This feeling was great – but at the same time I felt sorry for him to listen to everything.
But he never complained about it.

Suddenly he stopped walking.
“Do you feel better now?” he asked after I finished a longer monologue of swearing against some customers.
His lips formed a beautiful smile and somehow I really felt better than before.
“Yes. Thank you.”
I nodded and then I bowed a bit.
“It’s good that I could help you. You don’t have to be grateful for that.”
“But I still wanted to thank you for it. I didn’t want to bother my friends with it.”
“You can always talk to me if you ever feel like talking to someone.”
His voice sounded honest again, but I needed a few seconds to realize what he’d said.
“I don’t have that much time – but if you want you can still contact me. I’m giving you my phone number.”
He stretched his hand towards me, waiting for me to hand him over my mobile phone.
I fished it out of my handbag without thinking and gave it to him.
He simply saved his number and gave it back.
“By the way, you can call me Byunghee, Jinhee.”
He smiled again – and something inside me changed.
“Jinhee is not my name”, I said a bit shy now, “It’s the name of a friend. She wanted me to get her autographs. My name is Sangmi.”
It was really stupid how I explained it, but he just put up his hand to his mouth, trying not to laugh.
“Ah, that’s cute”,  he said, still trying to restrain his laughter.
“Don’t laugh like said!”
I boxed him in his side again, making him laugh even more.
“Alright, I won’t laugh from now on.”
He still grinned, but at least he didn’t laugh.
“I’m sorry Sangmi. But I have to go now.”
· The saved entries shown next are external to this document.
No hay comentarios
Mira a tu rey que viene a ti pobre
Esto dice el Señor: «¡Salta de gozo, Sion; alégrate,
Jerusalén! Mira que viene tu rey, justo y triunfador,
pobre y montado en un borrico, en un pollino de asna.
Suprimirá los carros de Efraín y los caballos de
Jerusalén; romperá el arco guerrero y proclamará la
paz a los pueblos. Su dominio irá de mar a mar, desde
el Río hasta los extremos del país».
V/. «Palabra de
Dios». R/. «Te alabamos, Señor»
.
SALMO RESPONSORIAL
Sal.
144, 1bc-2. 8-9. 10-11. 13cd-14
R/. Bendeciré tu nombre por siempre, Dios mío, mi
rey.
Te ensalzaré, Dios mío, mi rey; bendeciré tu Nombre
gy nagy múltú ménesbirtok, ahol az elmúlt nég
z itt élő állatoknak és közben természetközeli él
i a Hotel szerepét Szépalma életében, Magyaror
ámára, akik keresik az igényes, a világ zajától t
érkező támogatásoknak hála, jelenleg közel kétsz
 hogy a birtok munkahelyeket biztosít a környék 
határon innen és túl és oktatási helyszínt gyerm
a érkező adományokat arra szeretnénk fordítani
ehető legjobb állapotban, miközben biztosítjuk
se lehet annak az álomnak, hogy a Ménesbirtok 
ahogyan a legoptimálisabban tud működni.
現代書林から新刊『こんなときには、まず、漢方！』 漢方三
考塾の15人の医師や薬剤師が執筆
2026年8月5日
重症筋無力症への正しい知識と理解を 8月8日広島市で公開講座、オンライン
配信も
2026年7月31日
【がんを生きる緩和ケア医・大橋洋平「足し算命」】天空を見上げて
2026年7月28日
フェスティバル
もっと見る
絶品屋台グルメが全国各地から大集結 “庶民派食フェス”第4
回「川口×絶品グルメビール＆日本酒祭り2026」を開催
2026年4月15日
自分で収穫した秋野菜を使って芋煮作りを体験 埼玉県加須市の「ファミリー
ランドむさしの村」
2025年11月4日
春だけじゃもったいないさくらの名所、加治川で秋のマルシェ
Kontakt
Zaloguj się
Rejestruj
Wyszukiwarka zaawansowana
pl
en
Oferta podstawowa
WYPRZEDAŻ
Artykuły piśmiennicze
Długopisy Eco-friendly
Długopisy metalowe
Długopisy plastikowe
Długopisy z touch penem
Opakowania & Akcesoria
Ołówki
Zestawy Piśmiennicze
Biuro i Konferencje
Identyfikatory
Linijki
I rubbed my hands again because they began to freeze, forcing myself not to bow again.
He did a lot for me today and I was really grateful for his offer to contact him anytime I wanted.
“You’re really cold, aren’t you?”, he said with a worried voice, pulling me out of my daydreams.
“What?”, I said with a confused voice.
“You’re rubbing your hands the whole time now. You should wear a warmer jacket when it’s this cold.”
I wanted to tell him that it was alright – even though it wasn’t – but he already pulled out his hoodie.
As I expected he wore only a T-shirt under it, but I didn’t have much time to take a look on his muscular arms.
He wrapped me inside his big hoodie and patted my head.
“Take good care of yourself and don’t catch a cold. See you later then.”
He waved at me and then left with a smile.

I just stood there with his warm hoodie wrapping around me, wondering what he was up to.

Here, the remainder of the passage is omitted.